Tuesday, November 09, 2010

Don't Ask, Don't Tell, but Actively Discriminate

It seems that the much longed for repeal of the Don't Ask Don't Tell policy in the USA which stops gay men and women from serving openly in the US army is facing some difficulties. While a court in California is currently trying to decide whether or not the policy is constitutional, it seems that if the DADT policy is going to be repealed, it is not going to be through the Senate, but through a long and difficult judicial process. Because the issue is such an inflamed one, with some people on the right being strongly against gays openly serving in the military, the process would not stop until it came before the Supreme Court. And what would happen there is impossible to say.

Personally, I don't see what the discussion is all about. Yes, DADT is unconstitutional and it is also discriminatory. It is a huge impairment of freedom of speech, which is supposed to be guaranteed in the First Amendment. If a gay person were to come out while employed by the military, he or she would not be allowed to keep his or her job. The only chance for a gay person to keep their job is to hide their identity. It is a situation where they are damned if they do, and damned if they don't.

Furthermore, all American citizens are supposed to be equal before the law. The fourteenth amendment states that:
No State shall make or enforce any law which shall abridge the privileges or immunities of citizens of the United States; nor shall any State deprive any person of life, liberty, or property, without due process of law; nor deny to any person within its jurisdiction the equal protection of the laws.
How is it to be equal before the law when you can be discharged for falling in love with the same sex, but you cannot if you adhere to the social norm? This separation has been legal for 17 years. Inequality is, under DADT, institutionalised as well as legalised.

What really baffles me, however, are the arguments for keeping this ridiculous policy in place.
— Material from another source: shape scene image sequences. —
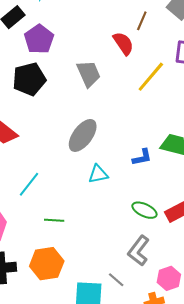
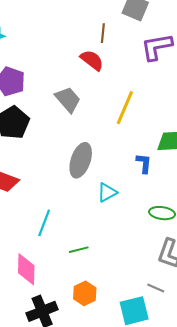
yellow line: (151, 77) -> (125, 108), moved
blue L-shape: (142, 157) -> (144, 163), turned -55
orange hexagon: (47, 264) -> (85, 293), size x0.7

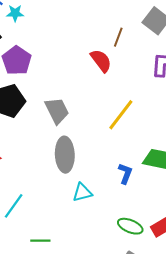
gray trapezoid: (68, 100) -> (57, 111), moved
gray ellipse: (81, 160) -> (65, 155), turned -36

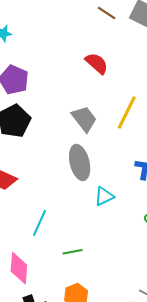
brown line: (118, 37) -> (107, 13), moved, turned -66
gray trapezoid: (57, 111) -> (84, 119), moved

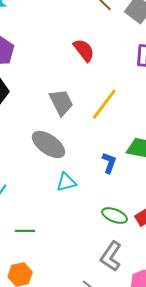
gray ellipse: (80, 163) -> (48, 144), turned -52

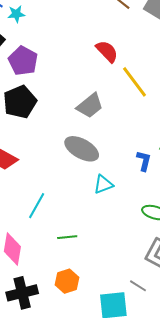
gray trapezoid: (61, 102) -> (90, 106), turned 84
yellow line: (104, 104) -> (134, 82), moved, turned -68

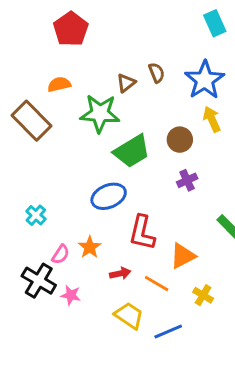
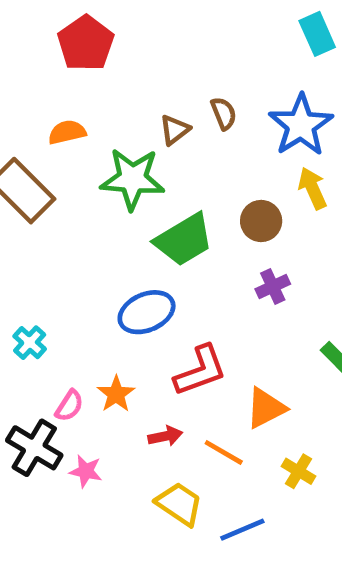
red L-shape: (142, 233) -> (200, 371), turned -123

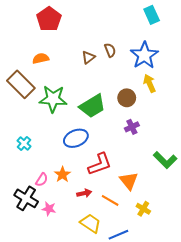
green star: (132, 179) -> (53, 99), moved
cyan cross: (30, 343) -> (24, 143), moved
orange triangle: (266, 408) -> (129, 181), turned -42

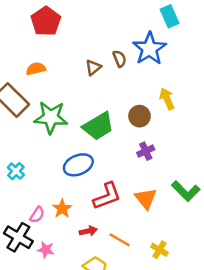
blue star: (144, 55) -> (149, 49), moved
orange triangle: (129, 181) -> (146, 199), moved

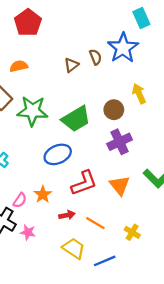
purple cross: (146, 151) -> (120, 142), size x1.5

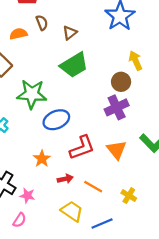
brown semicircle: (95, 57) -> (42, 23), moved
brown circle: (114, 110) -> (121, 82), moved
green star: (32, 111) -> (32, 94), moved
green trapezoid: (76, 119) -> (74, 65), moved
pink semicircle: (20, 200) -> (20, 220), moved

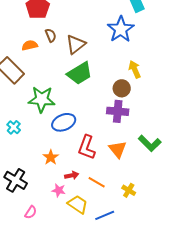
brown triangle: (70, 33) -> (76, 44), size x1.5
purple cross: (117, 107) -> (118, 111), turned 30
red L-shape: (82, 148) -> (87, 147), turned 130
pink star: (27, 196) -> (59, 190), moved

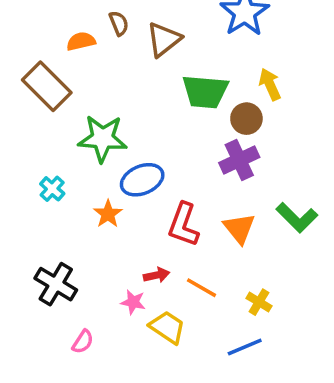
green trapezoid: (80, 73) -> (205, 92), moved, turned 36
purple cross: (118, 111) -> (239, 160), turned -30
orange star: (51, 157) -> (108, 214), moved
blue line: (105, 215) -> (245, 347), moved

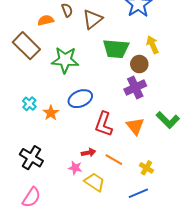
green star: (103, 138) -> (65, 60), moved
orange star: (108, 214) -> (51, 113), moved
pink semicircle: (83, 342) -> (31, 197), moved, size x1.5

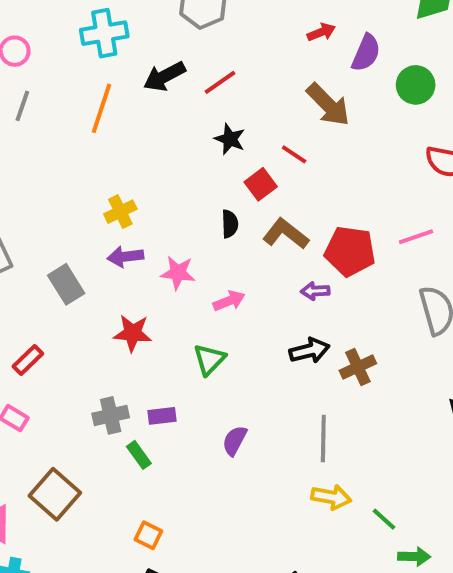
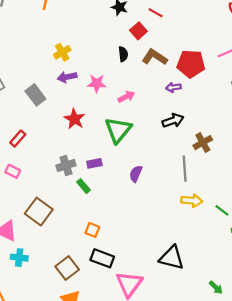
red star: (133, 333) -> (74, 119), turned 30
green triangle: (209, 359) -> (118, 130), size x1.5
brown cross: (358, 367) -> (203, 143), moved

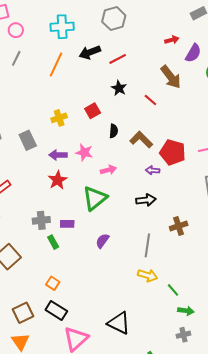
red square: (138, 31) -> (93, 111), moved
purple arrow: (67, 77) -> (58, 155), moved
gray rectangle: (35, 95) -> (28, 140), moved
brown cross: (203, 143) -> (179, 226), moved

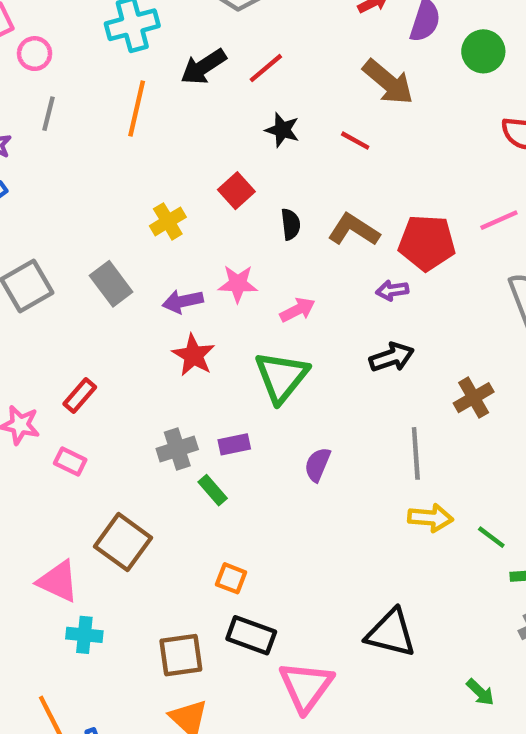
brown square: (23, 313) -> (181, 655), turned 30

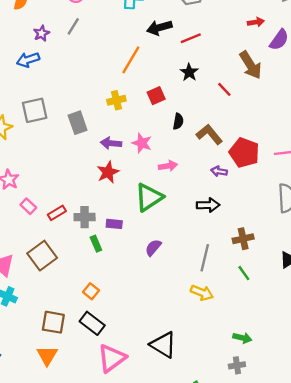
orange line: (137, 109) -> (131, 60), moved
red rectangle: (80, 395) -> (57, 213), moved
green line: (491, 537) -> (244, 273), moved

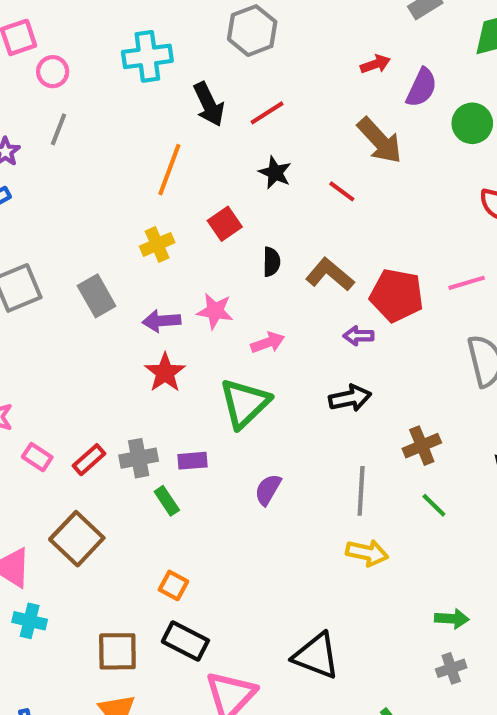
black arrow: (159, 28) -> (209, 104), turned -90

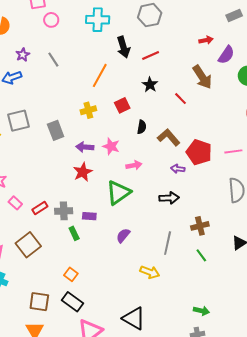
gray line: (58, 129) -> (53, 60), moved, turned -63
yellow arrow: (367, 553) -> (150, 272), moved

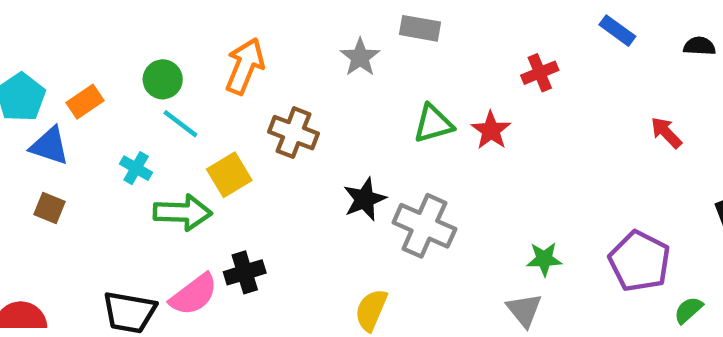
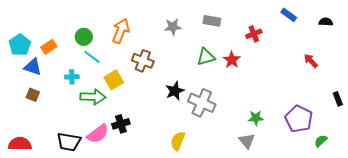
gray rectangle: (420, 28) -> (212, 21), moved
gray star: (360, 57) -> (173, 27), turned 30
cyan cross: (136, 168) -> (72, 77), turned -32

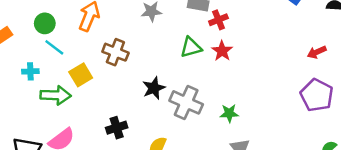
red cross: (254, 34) -> (218, 20), moved
red arrow: (311, 61) -> (317, 52), turned -70
green star: (256, 118) -> (229, 113), moved
purple pentagon: (299, 119) -> (317, 95), moved
black cross: (121, 124) -> (117, 128), moved

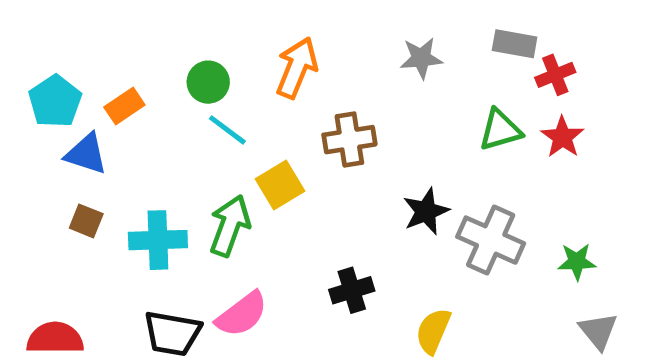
brown cross: (115, 52) -> (349, 140), turned -30
cyan cross: (30, 71) -> (158, 240), moved, size x1.6
green arrow: (56, 95) -> (230, 226), turned -72

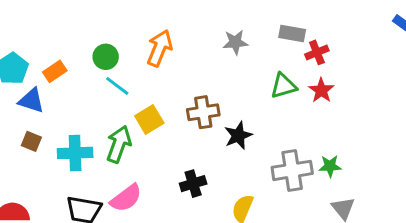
brown cross: (349, 140) -> (203, 112), moved
gray cross: (491, 240) -> (292, 170), moved, turned -33

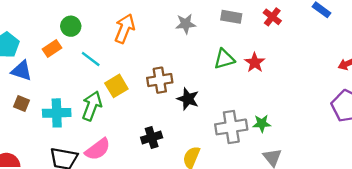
red cross: (317, 52) -> (272, 17), moved, turned -30
green circle: (106, 57) -> (71, 26), moved
orange rectangle: (55, 71) -> (52, 48), moved
black star: (238, 135) -> (188, 99), turned -30

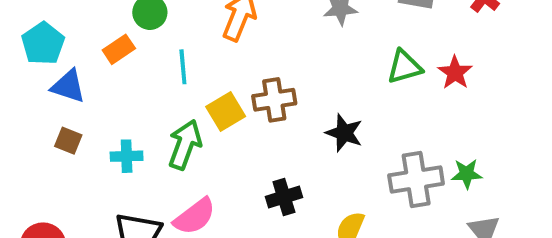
cyan line: (91, 59) -> (183, 67), turned 48
brown cross: (160, 80) -> (274, 100), moved
cyan cross: (57, 113) -> (127, 156), size x0.7

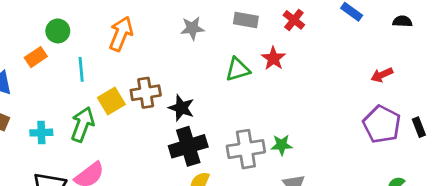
red star: (455, 73) -> (273, 58), moved
black star: (344, 133) -> (181, 108), moved
black cross: (284, 197) -> (188, 146), moved, size x1.5

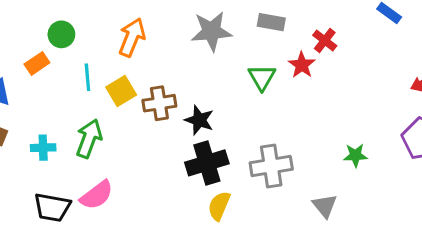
red cross: (294, 20) -> (325, 40), moved
gray star: (192, 28) -> (211, 31), size x1.5
green triangle: (238, 69) -> (262, 77), turned -44
yellow square: (111, 101) -> (121, 91), moved
green star: (282, 145) -> (355, 155), moved

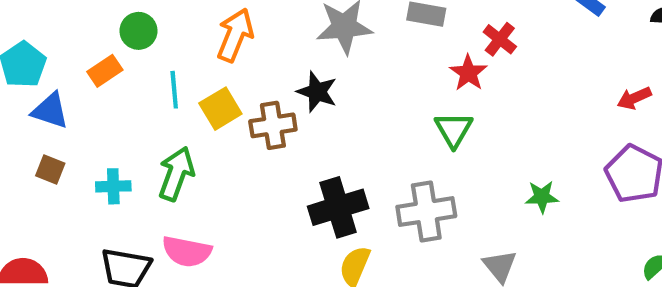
green triangle: (262, 77) -> (454, 130), moved
black star: (199, 120) -> (317, 92), moved
pink semicircle: (97, 195) -> (187, 251), turned 48

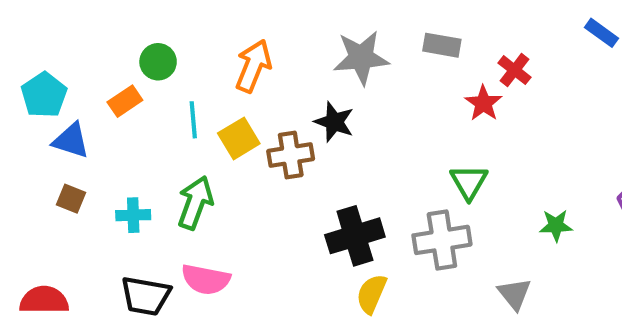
green triangle: (454, 130) -> (469, 182), moved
NY Times writes:
In comments to reporters in California this weekend, General Amos said that ending the ban in the middle of two wars would involve “risk” for Marines, who, unlike other service members who generally have private quarters, share rooms to promote unity. “There is nothing more intimate than young men and young women — and when you talk of infantry, we’re talking our young men — laying out, sleeping alongside of one another and sharing death, fear and loss of brothers,” said General Amos, 63. “I don’t know what the effect of that will be on cohesion. I mean, that’s what we’re looking at. It’s unit cohesion, it’s combat effectiveness.”
I simply do not understand what the problem is here. A gay man and a straight man sharing quarters? First of all, it would be ridiculous to assume that the gay man would automatically be attracted to the straight man on the basis of they being of the same sex. Arguing that would be just as ridiculous arguing that all men want to have sex with all women or are attracted by all women and vice versa. While I am sure there are some very sexual men and women out in the world, these are the exception, not the rule. All heterosexual men and women are not automatically attracted by each other, so why should all gay men and women be?

Secondly, assuming that the gay man or woman would be attracted by their quarter mate, why would that be a problem? Yes, sure, we all deal with people being attracted by us when we don't reciprocate those feelings, but we deal with them. Sometimes it is uncomfortable, but being adults, we will tell the person that we do not feel the same and then we will put it behind us. One-sided attraction would only be a problem if the person feeling the attraction would not respect the other person turning them down. I sure hope that General Amos doesn't automatically assume that being gay means you have no boundaries, because that would be just as ridiculous as assuming all gay men and women are attracted to each other. Not respecting boundaries is not inherent to homosexuality, otherwise we would not have heterosexual rape or any kind of heterosexual sexual assault, abuse etc.

Third, grown men and women should be able to handle homo and bisexuality. It is not beneficial for an individual or society as a whole to be narrow-minded and adhering to every norm as if they were social commandments written in stone. Without questioning and broadening our views, society will not move forward. It is because we have accepted things outside the social norm that society has been able to progress. Accepting social norms as some kind of unchallengeable truth is not going to achieve anything other than the stagnation of society. We need to continue being humans and bring forward the curiosity and the progressiveness.

Stop being afraid of that which you do not understand. Deal with your fears instead. It is absurd that people, in this day and age, should still be judged on whom they love. After all, it is the love that seems to be a problem here. How can love between two consenting adults be ugly or wrong? I would rather think that it is the hatred and intolerance that is wrong, that distorts society. Stop projecting your fears onto other people. Just deal with it.